La ensenada de Atarés es vista como un “caldo de cultivo” del
que se desprenden (“por acción de los rayos solares”) emanaciones que los vientos empujan hacia Chávez,
Jesús María y otros sitios “de notoria mortalidad por toda clase de
enfermedades, y, en especial, por la tuberculosis”.11
Si bien al solar siempre se le calificó “de
antro de ladrones y asesinos” -incluso antes de que la criminología y las labores policiales cobren toda su fuerza-, en este contexto se le vincula a una alta incidencia de enfermedades contagiosas. Desde mediados
de la década de 1880, por ejemplo, las casas de vecindad y sobre todo los
suelos húmedos que la sustentan y el precario sistema de excretas, son señaladas como probables focos de fiebre amarilla.
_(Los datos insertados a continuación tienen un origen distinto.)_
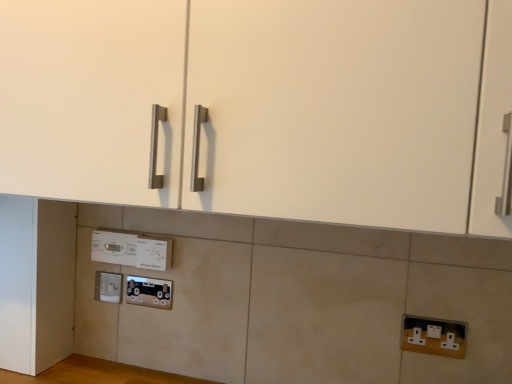 Question: Should I look upward or downward to see white matte door at lower left?

Choices:
 (A) down
 (B) up

Answer: (A)

Question: Is white plastic electric outlet at lower right, placed as the third electric outlet when sorted from back to front, outside of metallic socket at lower center?

Choices:
 (A) no
 (B) yes

Answer: (B)

Question: From a real-world perspective, does white plastic electric outlet at lower right, the 1th electric outlet from the right, sit lower than metallic socket at lower center?

Choices:
 (A) yes
 (B) no

Answer: (A)

Question: From the image's perspective, would you say white plastic electric outlet at lower right, the first electric outlet viewed from the front, is positioned over metallic socket at lower center?

Choices:
 (A) yes
 (B) no

Answer: (B)

Question: Is metallic socket at lower center surrounded by white plastic electric outlet at lower right, placed as the third electric outlet when sorted from back to front?

Choices:
 (A) no
 (B) yes

Answer: (A)

Question: Considering the relative sizes of white plastic electric outlet at lower right, the first electric outlet viewed from the front, and metallic socket at lower center in the image provided, is white plastic electric outlet at lower right, the first electric outlet viewed from the front, taller than metallic socket at lower center?

Choices:
 (A) no
 (B) yes

Answer: (B)

Question: Is white plastic electric outlet at lower right, positioned as the 3th electric outlet in left-to-right order, at the right side of metallic socket at lower center?

Choices:
 (A) yes
 (B) no

Answer: (A)

Question: Is white plastic thermostat at center further to the viewer compared to white plastic electric outlet at lower center, which is the second electric outlet from front to back?

Choices:
 (A) no
 (B) yes

Answer: (B)

Question: Is the depth of white plastic thermostat at center less than that of white plastic electric outlet at lower center, which is counted as the second electric outlet, starting from the right?

Choices:
 (A) no
 (B) yes

Answer: (A)

Question: Does white plastic thermostat at center have a lesser width compared to white plastic electric outlet at lower center, which is counted as the second electric outlet, starting from the right?

Choices:
 (A) no
 (B) yes

Answer: (B)

Question: Could you tell me if white plastic thermostat at center is facing white plastic electric outlet at lower center, which is the second electric outlet from front to back?

Choices:
 (A) no
 (B) yes

Answer: (A)

Question: Does white plastic thermostat at center have a larger size compared to white plastic electric outlet at lower center, acting as the 3th electric outlet starting from the bottom?

Choices:
 (A) yes
 (B) no

Answer: (A)

Question: From a real-world perspective, is white plastic thermostat at center below white plastic electric outlet at lower center, acting as the 3th electric outlet starting from the bottom?

Choices:
 (A) yes
 (B) no

Answer: (B)

Question: Is metallic socket at lower center beside white plastic thermostat at center?

Choices:
 (A) yes
 (B) no

Answer: (B) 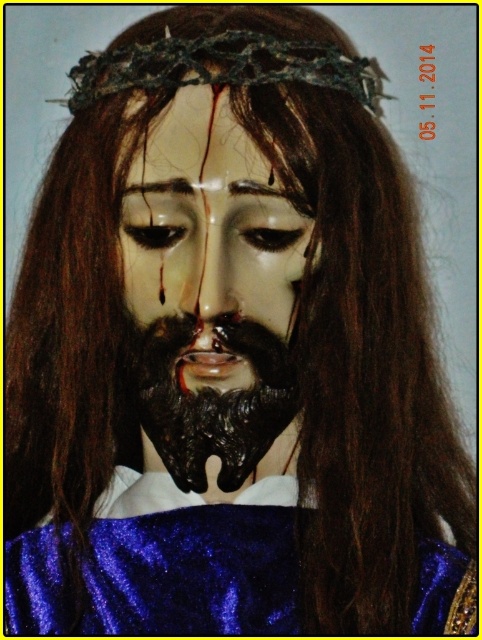 Question: Among these points, which one is nearest to the camera?

Choices:
 (A) [x=298, y=81]
 (B) [x=131, y=545]
 (C) [x=174, y=451]
 (D) [x=171, y=154]

Answer: (D)

Question: Which point is farther to the camera?

Choices:
 (A) glossy wax forehead at center
 (B) dark green spiky crown at upper center
 (C) porcelain face at center
 (D) blue glittery robe at center

Answer: (D)

Question: Is porcelain face at center wider than dark green spiky crown at upper center?

Choices:
 (A) yes
 (B) no

Answer: (B)

Question: Which of the following is the closest to the observer?

Choices:
 (A) 164,163
 (B) 152,580
 (C) 264,435
 (D) 71,100

Answer: (A)

Question: Does blue glittery robe at center have a larger size compared to black matte beard at center?

Choices:
 (A) no
 (B) yes

Answer: (B)

Question: Considering the relative positions of porcelain face at center and black matte beard at center in the image provided, where is porcelain face at center located with respect to black matte beard at center?

Choices:
 (A) above
 (B) below

Answer: (A) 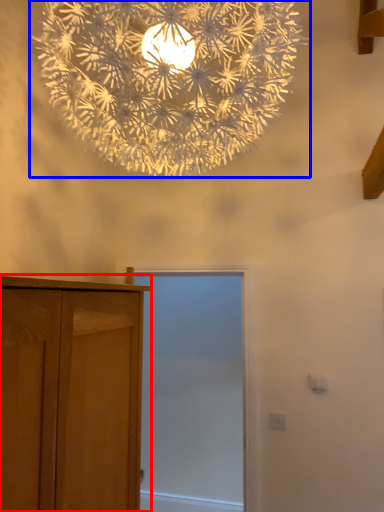 Question: Which object appears farthest to the camera in this image, cupboard (highlighted by a red box) or lamp (highlighted by a blue box)?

El
descubrimiento, a lo largo de estos años, de agentes etiológicos bacterianos
había alentando las indagaciones sobre el llamado “mal invisible”, y la
ausencia o el sucesivo fracaso de hallazgos consistentes,
avivaría la ansiedad de los médicos, quienes se veían envueltos curiosamente en un significativo debate sobre la clásica inmunidad atribuida a los
cubanos en relación a esta enfermedad, inmunidad que ahora era o bien matizada o
puesta en duda.12 Semejante cuestionamiento, cuyas
múltiples aristas escapan a nuestro propósito, es un excelente indicador de
cómo la vieja teoría climática (y conceptos como el de aclimatación, entre otros) retrocedía ante un ambientalismo que calaba cada vez más en la práctica.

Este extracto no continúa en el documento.